■ About this exercise
Please restate each entry that appears below word for word, without its pictures.

■ Data supplied
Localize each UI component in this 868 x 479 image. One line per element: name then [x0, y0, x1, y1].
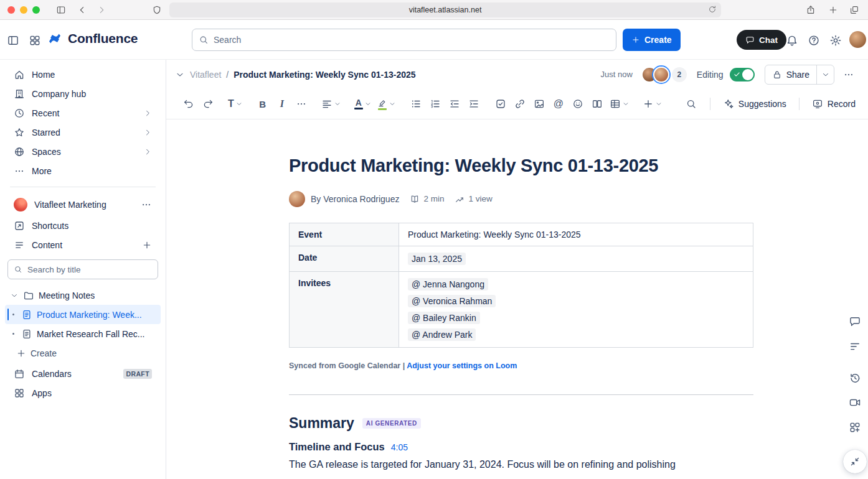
space-more-icon[interactable]: [141, 199, 152, 210]
sidebar-item-spaces[interactable]: Spaces: [4, 142, 162, 161]
browser-back-button[interactable]: [75, 2, 90, 17]
breadcrumb-page-title[interactable]: Product Marketing: Weekly Sync 01-13-202…: [234, 70, 415, 80]
body-paragraph[interactable]: The GA release is targeted for January 3…: [289, 457, 753, 472]
timestamp-link[interactable]: 4:05: [391, 442, 408, 452]
window-zoom-button[interactable]: [32, 6, 40, 14]
create-button[interactable]: Create: [623, 29, 681, 51]
image-button[interactable]: [531, 94, 548, 114]
breadcrumb-chevron-icon[interactable]: [175, 70, 185, 80]
italic-button[interactable]: I: [273, 94, 291, 114]
sidebar-item-calendars[interactable]: Calendars DRAFT: [4, 364, 162, 383]
chat-button[interactable]: Chat: [737, 30, 786, 50]
notifications-button[interactable]: [784, 32, 800, 49]
tree-create-button[interactable]: Create: [5, 343, 161, 363]
chevron-down-icon[interactable]: [10, 291, 19, 300]
event-info-table[interactable]: Event Product Marketing: Weekly Sync 01-…: [289, 223, 753, 348]
share-button[interactable]: Share: [765, 65, 816, 84]
undo-button[interactable]: [180, 94, 197, 114]
editing-toggle[interactable]: [730, 68, 755, 81]
author-name[interactable]: By Veronica Rodriguez: [311, 194, 399, 204]
sidebar-item-home[interactable]: Home: [4, 65, 162, 84]
text-color-button[interactable]: A: [352, 94, 374, 114]
task-button[interactable]: [492, 94, 509, 114]
confluence-logo[interactable]: Confluence: [47, 31, 138, 46]
browser-newtab-button[interactable]: [826, 2, 841, 17]
comments-button[interactable]: [847, 314, 862, 329]
add-content-icon[interactable]: [142, 240, 152, 250]
date-cell[interactable]: Jan 13, 2025: [399, 246, 753, 271]
bullet-list-button[interactable]: [407, 94, 425, 114]
global-search-input[interactable]: [214, 35, 610, 45]
mention-chip[interactable]: @ Veronica Rahman: [408, 295, 496, 307]
event-value[interactable]: Product Marketing: Weekly Sync 01-13-202…: [399, 223, 753, 246]
summary-heading[interactable]: Summary: [289, 415, 354, 432]
collaborator-avatar[interactable]: [653, 67, 669, 83]
more-formatting-button[interactable]: [293, 94, 310, 114]
sidebar-item-shortcuts[interactable]: Shortcuts: [4, 216, 162, 235]
collapse-button[interactable]: [843, 450, 867, 473]
view-count[interactable]: 1 view: [455, 194, 492, 204]
date-chip[interactable]: Jan 13, 2025: [408, 253, 466, 265]
indent-button[interactable]: [465, 94, 483, 114]
row-header-invitees[interactable]: Invitees: [290, 271, 399, 347]
breadcrumb-space[interactable]: Vitafleet: [190, 70, 221, 80]
global-search[interactable]: [192, 29, 616, 51]
collapse-sidebar-button[interactable]: [5, 32, 21, 49]
browser-tabs-button[interactable]: [847, 2, 862, 17]
mention-button[interactable]: @: [550, 94, 567, 114]
collaborator-avatars[interactable]: 2: [641, 67, 687, 83]
app-switcher-button[interactable]: [27, 32, 43, 49]
browser-forward-button[interactable]: [94, 2, 109, 17]
video-button[interactable]: [847, 395, 862, 410]
page-more-button[interactable]: [841, 67, 857, 83]
window-close-button[interactable]: [7, 6, 15, 14]
title-search[interactable]: [7, 259, 158, 279]
sidebar-item-recent[interactable]: Recent: [4, 103, 162, 123]
row-header-event[interactable]: Event: [290, 223, 399, 246]
redo-button[interactable]: [199, 94, 217, 114]
tree-page-selected[interactable]: Product Marketing: Week...: [5, 305, 161, 324]
section-heading[interactable]: Timeline and Focus: [289, 441, 385, 453]
text-style-button[interactable]: T: [226, 94, 245, 114]
window-minimize-button[interactable]: [20, 6, 27, 14]
suggestions-button[interactable]: Suggestions: [720, 94, 789, 114]
alignment-button[interactable]: [319, 94, 343, 114]
sidebar-item-more[interactable]: More: [4, 161, 162, 180]
sidebar-item-content[interactable]: Content: [4, 235, 162, 254]
highlight-button[interactable]: [375, 94, 398, 114]
browser-shield-button[interactable]: [149, 2, 164, 17]
author-avatar[interactable]: [289, 191, 305, 207]
address-bar[interactable]: vitafleet.atlassian.net: [169, 2, 721, 17]
browser-share-button[interactable]: [803, 2, 818, 17]
invitees-cell[interactable]: @ Jenna Nangong @ Veronica Rahman @ Bail…: [399, 271, 753, 347]
reload-button[interactable]: [708, 5, 718, 15]
outdent-button[interactable]: [446, 94, 463, 114]
mention-chip[interactable]: @ Bailey Rankin: [408, 312, 480, 324]
apps-panel-button[interactable]: [847, 420, 862, 435]
row-header-date[interactable]: Date: [290, 246, 399, 271]
emoji-button[interactable]: [569, 94, 587, 114]
sidebar-item-starred[interactable]: Starred: [4, 123, 162, 142]
link-button[interactable]: [511, 94, 529, 114]
editor-canvas[interactable]: Product Marketing: Weekly Sync 01-13-202…: [166, 119, 868, 479]
page-title[interactable]: Product Marketing: Weekly Sync 01-13-202…: [289, 155, 753, 177]
sidebar-item-company-hub[interactable]: Company hub: [4, 84, 162, 103]
share-dropdown-button[interactable]: [816, 65, 834, 84]
bold-button[interactable]: B: [254, 94, 271, 114]
settings-button[interactable]: [828, 32, 844, 49]
space-header[interactable]: Vitafleet Marketing: [4, 193, 162, 216]
insert-button[interactable]: [641, 94, 664, 114]
collaborator-count[interactable]: 2: [672, 67, 687, 82]
sidebar-item-apps[interactable]: Apps: [4, 383, 162, 402]
title-search-input[interactable]: [27, 265, 152, 274]
record-button[interactable]: Record: [809, 94, 858, 114]
tree-folder-meeting-notes[interactable]: Meeting Notes: [5, 286, 161, 305]
mention-chip[interactable]: @ Andrew Park: [408, 328, 476, 341]
tree-page[interactable]: Market Research Fall Rec...: [5, 324, 161, 343]
user-avatar[interactable]: [849, 31, 866, 48]
mention-chip[interactable]: @ Jenna Nangong: [408, 278, 488, 291]
layout-button[interactable]: [588, 94, 606, 114]
browser-sidebar-toggle[interactable]: [54, 2, 68, 17]
numbered-list-button[interactable]: [427, 94, 444, 114]
contents-button[interactable]: [847, 339, 862, 354]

■ Exercise output
Localize each UI component in this 868 x 479 image. One line per element: name then [x0, y0, x1, y1].
space-more-icon[interactable]: [141, 199, 152, 210]
sidebar-item-spaces[interactable]: Spaces: [4, 142, 162, 161]
browser-back-button[interactable]: [75, 2, 90, 17]
breadcrumb-page-title[interactable]: Product Marketing: Weekly Sync 01-13-202…: [234, 70, 415, 80]
body-paragraph[interactable]: The GA release is targeted for January 3…: [289, 457, 753, 472]
timestamp-link[interactable]: 4:05: [391, 442, 408, 452]
window-zoom-button[interactable]: [32, 6, 40, 14]
create-button[interactable]: Create: [623, 29, 681, 51]
image-button[interactable]: [531, 94, 548, 114]
breadcrumb-chevron-icon[interactable]: [175, 70, 185, 80]
italic-button[interactable]: I: [273, 94, 291, 114]
sidebar-item-calendars[interactable]: Calendars DRAFT: [4, 364, 162, 383]
chat-button[interactable]: Chat: [737, 30, 786, 50]
notifications-button[interactable]: [784, 32, 800, 49]
tree-create-button[interactable]: Create: [5, 343, 161, 363]
chevron-down-icon[interactable]: [10, 291, 19, 300]
event-info-table[interactable]: Event Product Marketing: Weekly Sync 01-…: [289, 223, 753, 348]
share-button[interactable]: Share: [765, 65, 816, 84]
undo-button[interactable]: [180, 94, 197, 114]
editing-toggle[interactable]: [730, 68, 755, 81]
author-name[interactable]: By Veronica Rodriguez: [311, 194, 399, 204]
sidebar-item-home[interactable]: Home: [4, 65, 162, 84]
text-color-button[interactable]: A: [352, 94, 374, 114]
task-button[interactable]: [492, 94, 509, 114]
confluence-logo[interactable]: Confluence: [47, 31, 138, 46]
browser-newtab-button[interactable]: [826, 2, 841, 17]
comments-button[interactable]: [847, 314, 862, 329]
add-content-icon[interactable]: [142, 240, 152, 250]
date-cell[interactable]: Jan 13, 2025: [399, 246, 753, 271]
bullet-list-button[interactable]: [407, 94, 425, 114]
global-search-input[interactable]: [214, 35, 610, 45]
mention-chip[interactable]: @ Veronica Rahman: [408, 295, 496, 307]
event-value[interactable]: Product Marketing: Weekly Sync 01-13-202…: [399, 223, 753, 246]
summary-heading[interactable]: Summary: [289, 415, 354, 432]
collaborator-avatar[interactable]: [653, 67, 669, 83]
more-formatting-button[interactable]: [293, 94, 310, 114]
sidebar-item-shortcuts[interactable]: Shortcuts: [4, 216, 162, 235]
collapse-button[interactable]: [843, 450, 867, 473]
view-count[interactable]: 1 view: [455, 194, 492, 204]
date-chip[interactable]: Jan 13, 2025: [408, 253, 466, 265]
indent-button[interactable]: [465, 94, 483, 114]
row-header-invitees[interactable]: Invitees: [290, 271, 399, 347]
breadcrumb-space[interactable]: Vitafleet: [190, 70, 221, 80]
global-search[interactable]: [192, 29, 616, 51]
collapse-sidebar-button[interactable]: [5, 32, 21, 49]
browser-tabs-button[interactable]: [847, 2, 862, 17]
mention-button[interactable]: @: [550, 94, 567, 114]
collaborator-avatars[interactable]: 2: [641, 67, 687, 83]
app-switcher-button[interactable]: [27, 32, 43, 49]
browser-forward-button[interactable]: [94, 2, 109, 17]
video-button[interactable]: [847, 395, 862, 410]
page-more-button[interactable]: [841, 67, 857, 83]
window-close-button[interactable]: [7, 6, 15, 14]
title-search[interactable]: [7, 259, 158, 279]
sidebar-item-recent[interactable]: Recent: [4, 103, 162, 123]
row-header-event[interactable]: Event: [290, 223, 399, 246]
redo-button[interactable]: [199, 94, 217, 114]
tree-page-selected[interactable]: Product Marketing: Week...: [5, 305, 161, 324]
section-heading[interactable]: Timeline and Focus: [289, 441, 385, 453]
text-style-button[interactable]: T: [226, 94, 245, 114]
window-minimize-button[interactable]: [20, 6, 27, 14]
suggestions-button[interactable]: Suggestions: [720, 94, 789, 114]
alignment-button[interactable]: [319, 94, 343, 114]
sidebar-item-more[interactable]: More: [4, 161, 162, 180]
sidebar-item-content[interactable]: Content: [4, 235, 162, 254]
highlight-button[interactable]: [375, 94, 398, 114]
browser-shield-button[interactable]: [149, 2, 164, 17]
author-avatar[interactable]: [289, 191, 305, 207]
address-bar[interactable]: vitafleet.atlassian.net: [169, 2, 721, 17]
browser-share-button[interactable]: [803, 2, 818, 17]
invitees-cell[interactable]: @ Jenna Nangong @ Veronica Rahman @ Bail…: [399, 271, 753, 347]
reload-button[interactable]: [708, 5, 718, 15]
outdent-button[interactable]: [446, 94, 463, 114]
mention-chip[interactable]: @ Bailey Rankin: [408, 312, 480, 324]
apps-panel-button[interactable]: [847, 420, 862, 435]
row-header-date[interactable]: Date: [290, 246, 399, 271]
emoji-button[interactable]: [569, 94, 587, 114]
sidebar-item-starred[interactable]: Starred: [4, 123, 162, 142]
link-button[interactable]: [511, 94, 529, 114]
editor-canvas[interactable]: Product Marketing: Weekly Sync 01-13-202…: [166, 119, 868, 479]
page-title[interactable]: Product Marketing: Weekly Sync 01-13-202…: [289, 155, 753, 177]
sidebar-item-company-hub[interactable]: Company hub: [4, 84, 162, 103]
share-dropdown-button[interactable]: [816, 65, 834, 84]
bold-button[interactable]: B: [254, 94, 271, 114]
settings-button[interactable]: [828, 32, 844, 49]
space-header[interactable]: Vitafleet Marketing: [4, 193, 162, 216]
insert-button[interactable]: [641, 94, 664, 114]
collaborator-count[interactable]: 2: [672, 67, 687, 82]
sidebar-item-apps[interactable]: Apps: [4, 383, 162, 402]
title-search-input[interactable]: [27, 265, 152, 274]
record-button[interactable]: Record: [809, 94, 858, 114]
tree-folder-meeting-notes[interactable]: Meeting Notes: [5, 286, 161, 305]
mention-chip[interactable]: @ Andrew Park: [408, 328, 476, 341]
tree-page[interactable]: Market Research Fall Rec...: [5, 324, 161, 343]
user-avatar[interactable]: [849, 31, 866, 48]
mention-chip[interactable]: @ Jenna Nangong: [408, 278, 488, 291]
layout-button[interactable]: [588, 94, 606, 114]
browser-sidebar-toggle[interactable]: [54, 2, 68, 17]
numbered-list-button[interactable]: [427, 94, 444, 114]
contents-button[interactable]: [847, 339, 862, 354]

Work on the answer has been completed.